An MRI test doesn’t hurt at all, but the machine itself is foreboding and noisy. Most MRI machines resemble big tubes into which you are rolled. If you’re at all claustrophobic, the experience can be excruciating. And while the test itself is painless, you have to lie perfectly still inside this big, magnetic tube while a clamoring of loud banging, thumping and pounding surround you. It can be enough to frighten anyone.
But an MRI, or magnetic resonance imaging, test is just a procedure similar to an X-ray. Unlike an X-ray, the MRI captures your tissues and organs instead of your bones. The machine uses radio waves inside a magnetic field to create faint signals that form cross-sectional images. MRI images look a bit like slices of bread.

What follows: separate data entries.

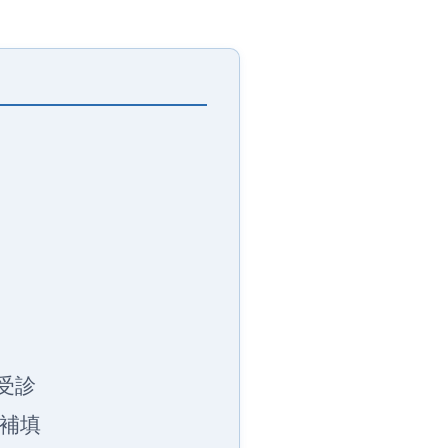
受診
ム補填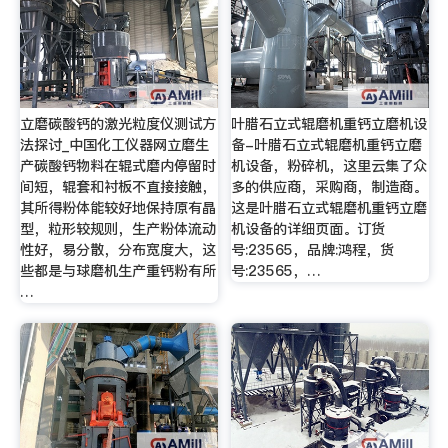
立磨碳酸钙的激光粒度仪测试方
叶腊石立式辊磨机重钙立磨机设
法探讨_中国化工仪器网立磨生
备-叶腊石立式辊磨机重钙立磨
产碳酸钙物料在辊式磨内停留时
机设备，粉碎机，这里云集了众
间短，辊套和衬板不直接接触，
多的供应商，采购商，制造商。
其所得粉体能较好地保持原有晶
这是叶腊石立式辊磨机重钙立磨
型，粒形较规则，生产粉体流动
机设备的详细页面。订货
性好，易分散，分布宽度大，这
号:23565，品牌:鸿程，货
些都是与球磨机生产重钙粉有所
号:23565，…
…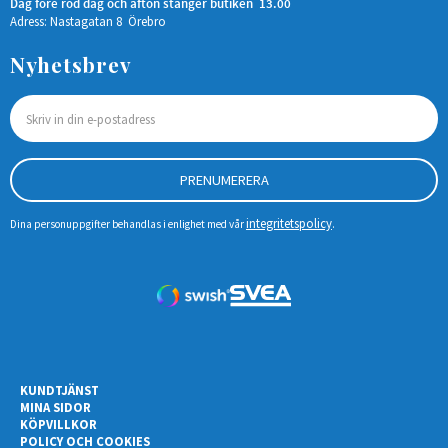
Dag före röd dag och afton stänger butiken 13.00
Adress: Nastagatan 8 Örebro
Nyhetsbrev
PRENUMERERA
integritetspolicy
Dina personuppgifter behandlas i enlighet med vår
.
KUNDTJÄNST
MINA SIDOR
KÖPVILLKOR
POLICY OCH COOKIES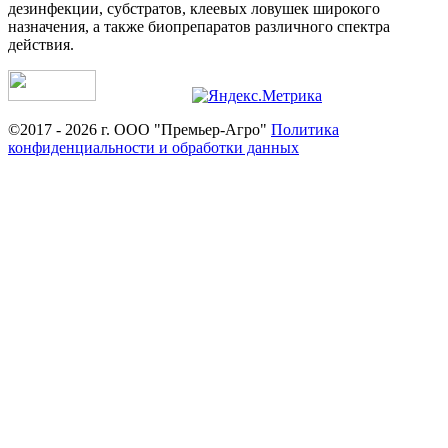
дезинфекции, субстратов, клеевых ловушек широкого
назначения, а также биопрепаратов различного спектра
действия.
©2017 - 2026 г. ООО "Премьер-Агро"
Политика
конфиденциальности и обработки данных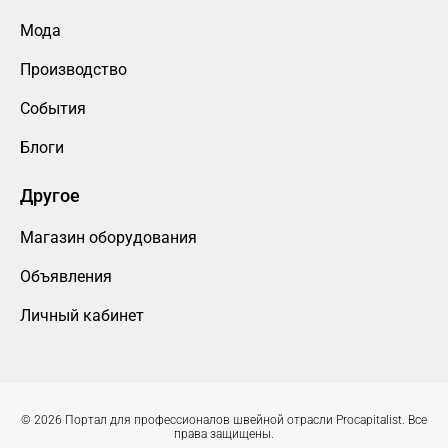
Мода
Производство
События
Блоги
Другое
Магазин оборудования
Объявления
Личный кабинет
© 2026 Портал для профессионалов швейной отрасли Procapitalist. Все
права защищены.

When you’re inside the machine, though, you can feel stressful. Some tests last up to 60 minutes to complete. Between worrying about what your doctor may find, the fact that you can’t move and all the noise, everyone needs a few MRI tips to endure the procedure and come out feeling fine.
Why Go Through It
When your doctors are trying to diagnose your back pain, one of the MRI tips they use is to look at the inside of your spinal cord to see if you have any spinal cord injuries that aren’t obviously apparent. Other conditions that an MRI can show include:
- Signs of a stroke
- Multiple sclerosis
- Bone infections
- Disc abnormalities
Having an MRI test presents few risks, but tell your spinal doctor if you are pregnant or have any metal in your body, such as a pacemaker or cochlear implant. With the following MRI tips and a technician who makes you feel comfortable in the machine, you can get through the test.
- Wear earplugs to block the repetitive, loud sounds of the test.
- Ask for a mild sedative, especially if you have a touch of claustrophobia.
- Practice deep, meditative breathing techniques. Breathe in through your nose to a count of six and out on a count of 10.
- Try aromatherapy. Studies show that lavender and vanilla are calming scents for most people. Put some essential oil on a scarf or pillowcase that can accompany you inside the machine.
- Seek out a therapist with experience in treating claustrophobia and other fears. Perhaps a couple sessions of cognitive behavioral therapy can help tremendously.
- Distract yourself by making mental lists. Think about your grocery list, or get lost in reciting a list of vegetables in alphabetical order.
Talk to your doctor about your concerns and fears. He may be able to schedule you into an open MRI machine instead of the closed tube that’s more common. When your doctor knows you need all the MRI tips you can get, he and the MRI technician will be aware of your fears and give you more personal consideration and maybe even a little extra-special treatment.